• About this task: From the material beneath, pull every line with the word "Deliberativo".

• Data shown:
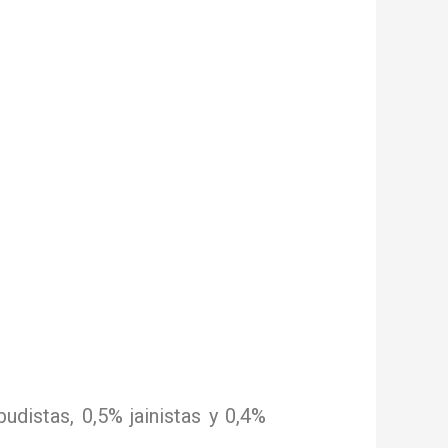
udistas, 0,5% jainistas y 0,4%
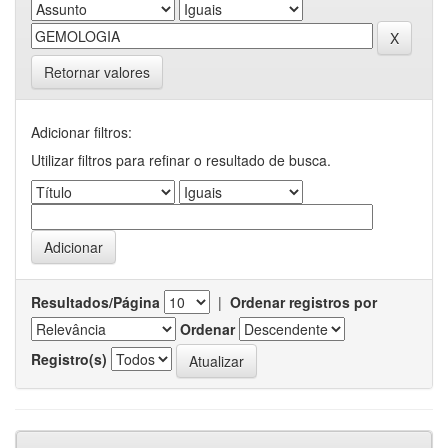
Retornar valores
Adicionar filtros:
Utilizar filtros para refinar o resultado de busca.
Resultados/Página
|
Ordenar registros por
Ordenar
Registro(s)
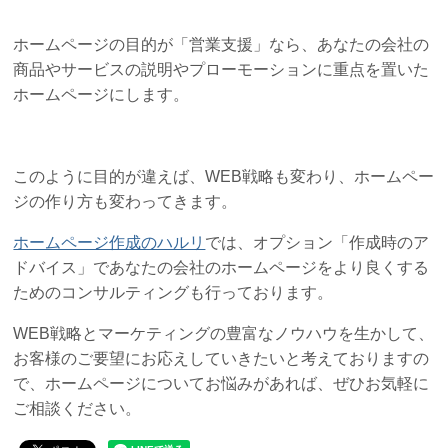
ホームページの目的が「営業支援」なら、あなたの会社の
商品やサービスの説明やプローモーションに重点を置いた
ホームページにします。
このように目的が違えば、WEB戦略も変わり、ホームペー
ジの作り方も変わってきます。
ホームページ作成のハルリ
では、オプション「作成時のア
ドバイス」であなたの会社のホームページをより良くする
ためのコンサルティングも行っております。
WEB戦略とマーケティングの豊富なノウハウを生かして、
お客様のご要望にお応えしていきたいと考えておりますの
で、ホームページについてお悩みがあれば、ぜひお気軽に
ご相談ください。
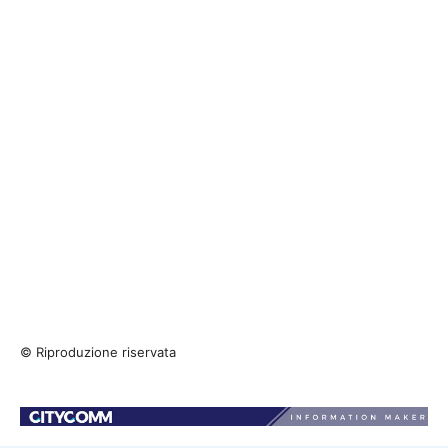
© Riproduzione riservata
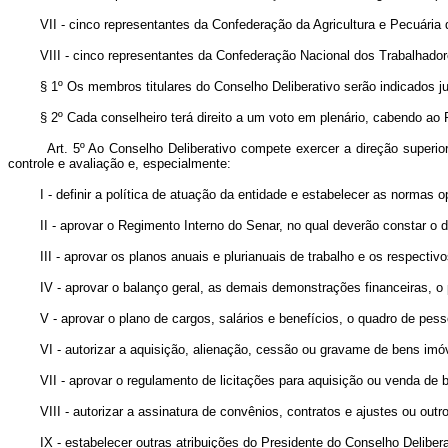
VII - cinco representantes da Confederação da Agricultura e P
VIII - cinco representantes da Confederação Nacional dos Trabalhadore
§ 1º Os membros titulares do Conselho Deliberativo serão indicados 
§ 2º Cada conselheiro terá direito a um voto em plenário, cabendo ao 
Art. 5º Ao Conselho Deliberativo compete exercer a direção superio
controle e avaliação e, especialmente:
I - definir a política de atuação da entidade e estabelecer as normas op
II - aprovar o Regimento Interno do Senar, no qual deverão constar o de
III - aprovar os planos anuais e plurianuais de trabalho e os respectiv
IV - aprovar o balanço geral, as demais demonstrações financeiras, o par
V - aprovar o plano de cargos, salários e benefícios, o quadro de pesso
VI - autorizar a aquisição, alienação, cessão ou gravame de bens imóv
VII - aprovar o regulamento de licitações para aquisição ou venda de b
VIII - autorizar a assinatura de convênios, contratos e ajustes ou outros
IX - estabelecer outras atribuições do Presidente do Conselho Deliberati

• Answer below:
§ 1º Os membros titulares do Conselho Deliberativo serão indicados 
Art. 5º Ao Conselho Deliberativo compete exercer a direção superio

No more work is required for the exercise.